- **Task goal**
In the records below, find the line containing "prometem ser quentes." and the line containing "စသည် တို့ကို ဆိုသည်။". Give again exactly those lines and every line between them, omitting the pictures.

- **Data for this task**
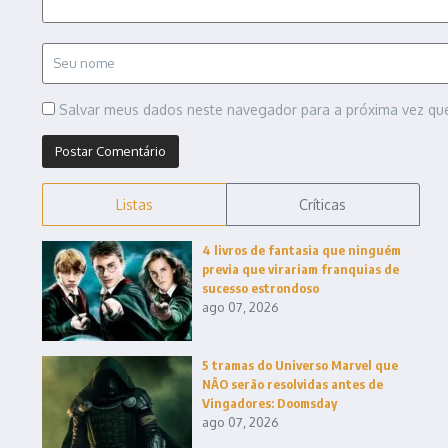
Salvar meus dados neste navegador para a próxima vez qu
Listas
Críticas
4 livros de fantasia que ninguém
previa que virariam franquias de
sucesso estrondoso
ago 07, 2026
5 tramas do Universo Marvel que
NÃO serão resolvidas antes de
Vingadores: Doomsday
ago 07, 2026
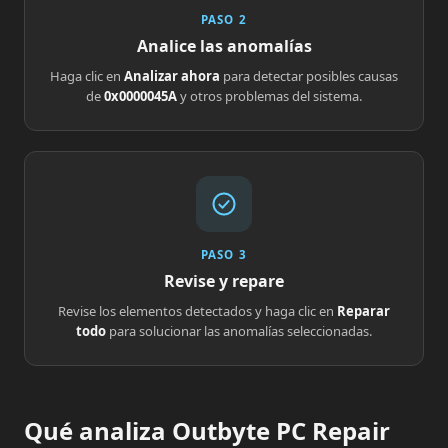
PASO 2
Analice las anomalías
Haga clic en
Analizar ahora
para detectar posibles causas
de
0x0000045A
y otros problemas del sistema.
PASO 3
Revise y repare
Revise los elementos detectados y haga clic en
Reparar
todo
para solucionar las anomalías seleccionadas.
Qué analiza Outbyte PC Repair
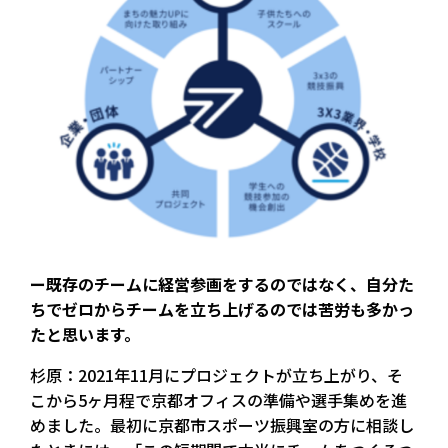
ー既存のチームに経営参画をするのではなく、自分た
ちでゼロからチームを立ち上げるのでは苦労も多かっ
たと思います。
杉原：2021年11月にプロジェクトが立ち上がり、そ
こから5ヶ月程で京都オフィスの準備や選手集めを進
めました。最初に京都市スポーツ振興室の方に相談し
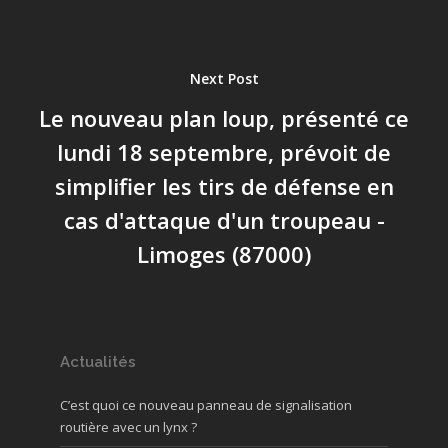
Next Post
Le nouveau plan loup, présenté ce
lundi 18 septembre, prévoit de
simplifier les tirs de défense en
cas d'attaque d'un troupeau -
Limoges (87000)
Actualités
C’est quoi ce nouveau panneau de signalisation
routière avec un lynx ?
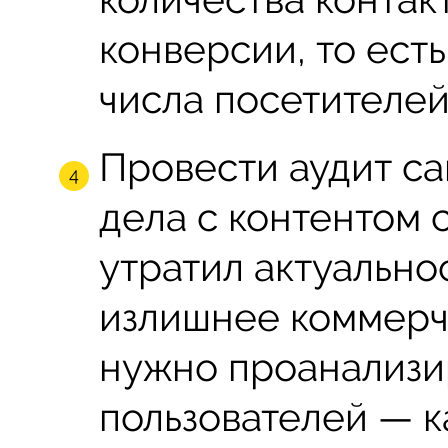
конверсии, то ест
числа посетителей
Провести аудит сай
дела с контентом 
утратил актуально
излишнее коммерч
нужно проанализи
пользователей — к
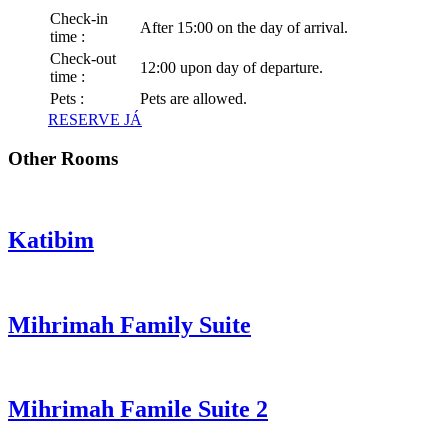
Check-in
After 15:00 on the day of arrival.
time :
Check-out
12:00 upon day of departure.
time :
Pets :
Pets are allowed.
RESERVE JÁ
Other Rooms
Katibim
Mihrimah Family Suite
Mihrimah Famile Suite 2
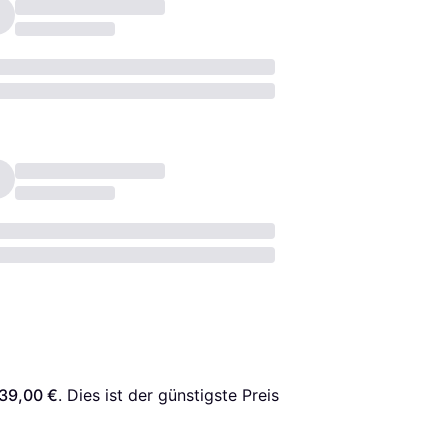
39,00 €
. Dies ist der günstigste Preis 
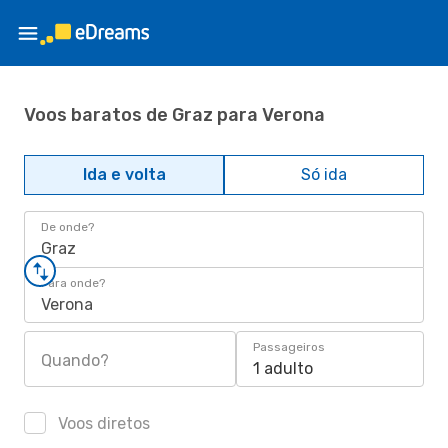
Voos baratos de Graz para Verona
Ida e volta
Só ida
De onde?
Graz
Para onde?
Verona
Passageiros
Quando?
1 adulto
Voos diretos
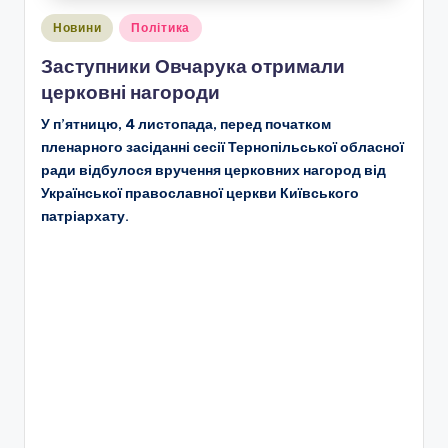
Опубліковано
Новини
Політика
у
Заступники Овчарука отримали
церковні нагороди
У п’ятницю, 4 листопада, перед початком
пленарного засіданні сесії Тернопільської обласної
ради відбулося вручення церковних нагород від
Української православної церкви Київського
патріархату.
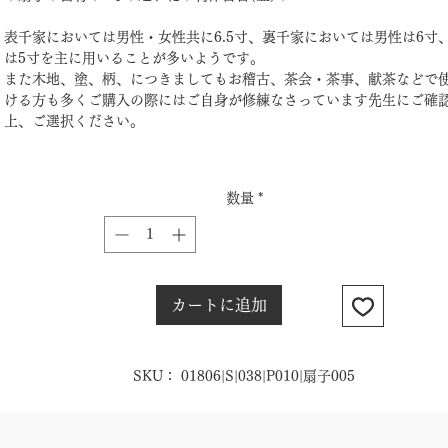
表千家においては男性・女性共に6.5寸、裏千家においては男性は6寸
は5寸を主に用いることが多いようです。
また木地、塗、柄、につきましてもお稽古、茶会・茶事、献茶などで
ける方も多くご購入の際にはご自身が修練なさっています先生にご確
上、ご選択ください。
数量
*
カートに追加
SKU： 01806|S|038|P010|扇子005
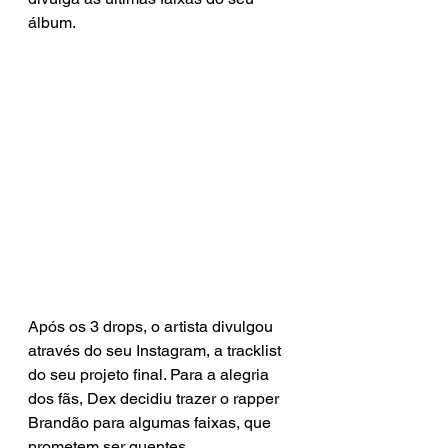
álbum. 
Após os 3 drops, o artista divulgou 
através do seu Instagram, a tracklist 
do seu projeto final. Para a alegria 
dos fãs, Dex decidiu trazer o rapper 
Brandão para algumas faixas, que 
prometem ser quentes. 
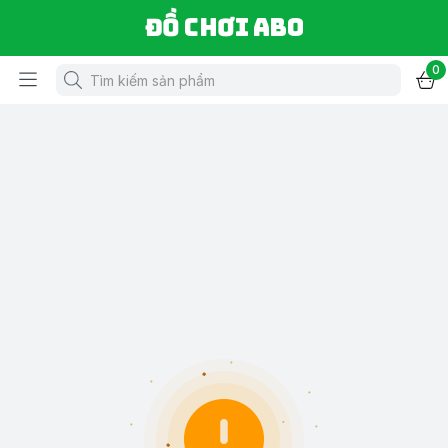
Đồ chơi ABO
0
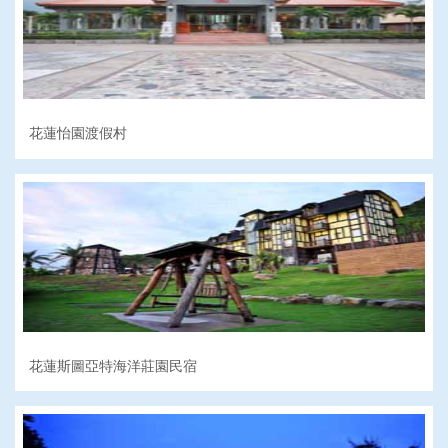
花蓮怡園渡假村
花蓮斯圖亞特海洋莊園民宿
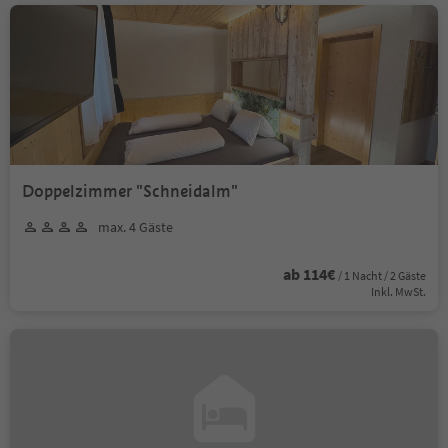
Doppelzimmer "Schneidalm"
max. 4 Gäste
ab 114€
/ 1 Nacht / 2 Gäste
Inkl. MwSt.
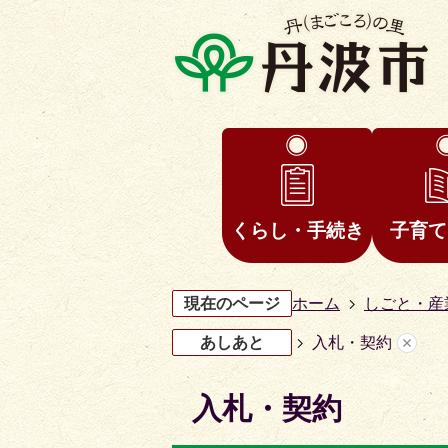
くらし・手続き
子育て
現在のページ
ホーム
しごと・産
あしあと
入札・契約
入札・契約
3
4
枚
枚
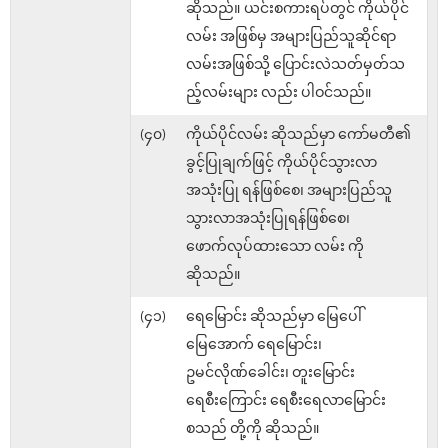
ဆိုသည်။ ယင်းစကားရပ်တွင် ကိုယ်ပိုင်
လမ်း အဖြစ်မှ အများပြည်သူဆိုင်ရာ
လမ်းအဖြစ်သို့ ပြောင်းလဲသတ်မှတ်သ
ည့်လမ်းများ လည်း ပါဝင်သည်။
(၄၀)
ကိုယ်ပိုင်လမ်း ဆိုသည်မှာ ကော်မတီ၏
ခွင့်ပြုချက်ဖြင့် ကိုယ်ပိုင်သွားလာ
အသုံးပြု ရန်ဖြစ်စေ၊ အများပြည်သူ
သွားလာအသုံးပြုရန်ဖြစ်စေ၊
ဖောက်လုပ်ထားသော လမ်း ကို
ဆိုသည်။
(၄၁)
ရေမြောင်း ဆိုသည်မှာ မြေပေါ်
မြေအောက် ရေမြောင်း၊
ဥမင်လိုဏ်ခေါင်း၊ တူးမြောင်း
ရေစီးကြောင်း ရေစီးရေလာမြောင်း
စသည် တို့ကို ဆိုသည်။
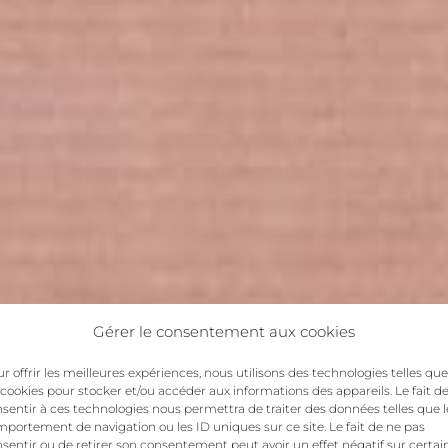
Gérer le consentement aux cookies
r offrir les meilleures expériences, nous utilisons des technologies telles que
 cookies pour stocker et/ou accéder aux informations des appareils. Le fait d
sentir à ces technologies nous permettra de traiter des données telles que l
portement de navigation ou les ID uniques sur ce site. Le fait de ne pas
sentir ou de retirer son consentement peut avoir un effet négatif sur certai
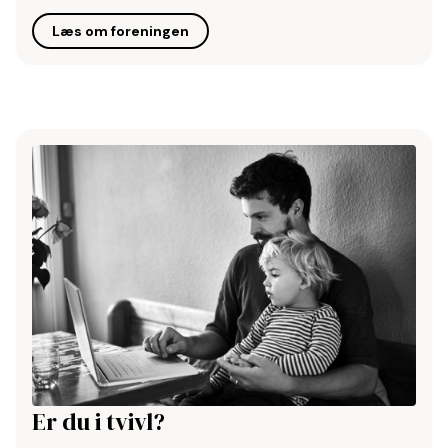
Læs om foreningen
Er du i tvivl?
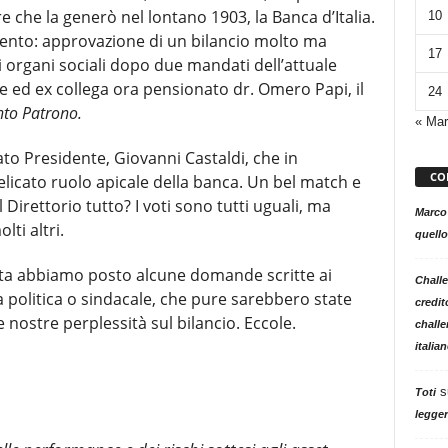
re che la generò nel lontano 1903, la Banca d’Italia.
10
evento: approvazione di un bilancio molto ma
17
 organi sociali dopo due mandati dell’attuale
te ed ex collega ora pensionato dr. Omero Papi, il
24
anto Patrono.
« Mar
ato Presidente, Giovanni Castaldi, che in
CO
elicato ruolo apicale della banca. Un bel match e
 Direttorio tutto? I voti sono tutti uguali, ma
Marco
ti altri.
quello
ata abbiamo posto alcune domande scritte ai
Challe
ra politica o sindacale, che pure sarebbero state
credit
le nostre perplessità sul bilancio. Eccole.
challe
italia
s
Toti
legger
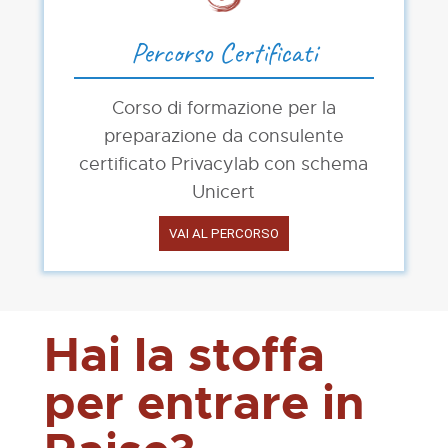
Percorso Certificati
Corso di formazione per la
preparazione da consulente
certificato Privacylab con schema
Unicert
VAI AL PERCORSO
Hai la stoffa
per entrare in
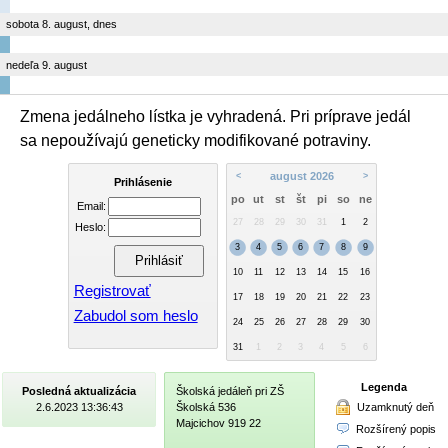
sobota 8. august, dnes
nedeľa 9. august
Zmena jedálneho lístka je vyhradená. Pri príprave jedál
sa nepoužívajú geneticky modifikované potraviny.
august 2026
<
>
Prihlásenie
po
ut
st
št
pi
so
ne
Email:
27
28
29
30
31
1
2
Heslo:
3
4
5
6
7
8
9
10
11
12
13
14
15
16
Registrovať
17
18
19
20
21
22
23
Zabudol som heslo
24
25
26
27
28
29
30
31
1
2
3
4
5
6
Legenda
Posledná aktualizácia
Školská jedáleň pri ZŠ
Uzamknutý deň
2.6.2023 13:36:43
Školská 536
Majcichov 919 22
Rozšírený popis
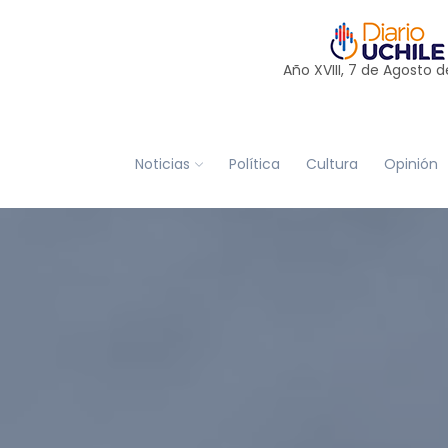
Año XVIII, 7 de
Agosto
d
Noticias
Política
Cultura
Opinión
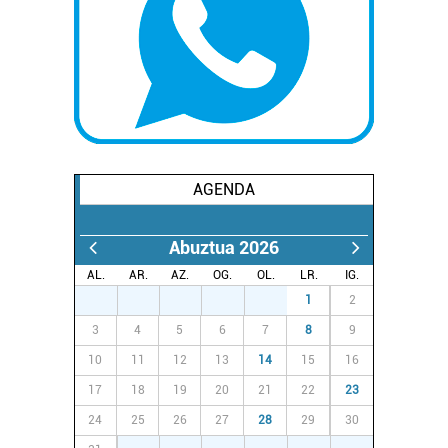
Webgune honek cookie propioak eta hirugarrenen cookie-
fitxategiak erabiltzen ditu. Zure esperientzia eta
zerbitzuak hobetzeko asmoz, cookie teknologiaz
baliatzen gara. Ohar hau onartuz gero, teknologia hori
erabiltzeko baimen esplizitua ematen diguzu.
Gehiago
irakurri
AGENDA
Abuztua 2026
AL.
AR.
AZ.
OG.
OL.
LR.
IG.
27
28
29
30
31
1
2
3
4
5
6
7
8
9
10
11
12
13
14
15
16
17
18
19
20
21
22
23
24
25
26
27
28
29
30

- **Result for this task**
prometem ser quentes. 
Đồ chơi ABO
0
花蓮怡園渡假村
花蓮斯圖亞特海洋莊園民宿
Doppelzimmer "Schneidalm"
max. 4 Gäste
ab 114€
/ 1 Nacht / 2 Gäste
Inkl. MwSt.
くらし・手続き
子育て
現在のページ
ホーム
しごと・産
あしあと
入札・契約
入札・契約
3
4
枚
枚
ဆိုသည်။ ယင်းစကားရပ်တွင် ကိုယ်ပိုင်
လမ်း အဖြစ်မှ အများပြည်သူဆိုင်ရာ
လမ်းအဖြစ်သို့ ပြောင်းလဲသတ်မှတ်သ
ည့်လမ်းများ လည်း ပါဝင်သည်။
(၄၀)
ကိုယ်ပိုင်လမ်း ဆိုသည်မှာ ကော်မတီ၏
ခွင့်ပြုချက်ဖြင့် ကိုယ်ပိုင်သွားလာ
အသုံးပြု ရန်ဖြစ်စေ၊ အများပြည်သူ
သွားလာအသုံးပြုရန်ဖြစ်စေ၊
ဖောက်လုပ်ထားသော လမ်း ကို
ဆိုသည်။
(၄၁)
ရေမြောင်း ဆိုသည်မှာ မြေပေါ်
မြေအောက် ရေမြောင်း၊
ဥမင်လိုဏ်ခေါင်း၊ တူးမြောင်း
ရေစီးကြောင်း ရေစီးရေလာမြောင်း
စသည် တို့ကို ဆိုသည်။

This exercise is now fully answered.